### EXERCISE BRIEF:
Please count the lines in the entries below that include the word "produtos", and give only the number.

Stored data entries:
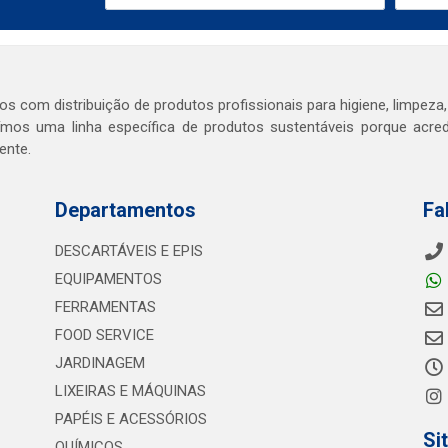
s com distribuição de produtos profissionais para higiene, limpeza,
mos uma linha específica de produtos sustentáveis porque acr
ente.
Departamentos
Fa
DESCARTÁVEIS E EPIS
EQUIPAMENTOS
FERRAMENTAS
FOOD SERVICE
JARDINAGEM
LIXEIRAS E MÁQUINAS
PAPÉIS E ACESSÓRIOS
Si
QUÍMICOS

* * *

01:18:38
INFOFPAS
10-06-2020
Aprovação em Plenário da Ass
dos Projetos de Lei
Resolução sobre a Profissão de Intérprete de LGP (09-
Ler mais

### WRITTEN REPLY:
2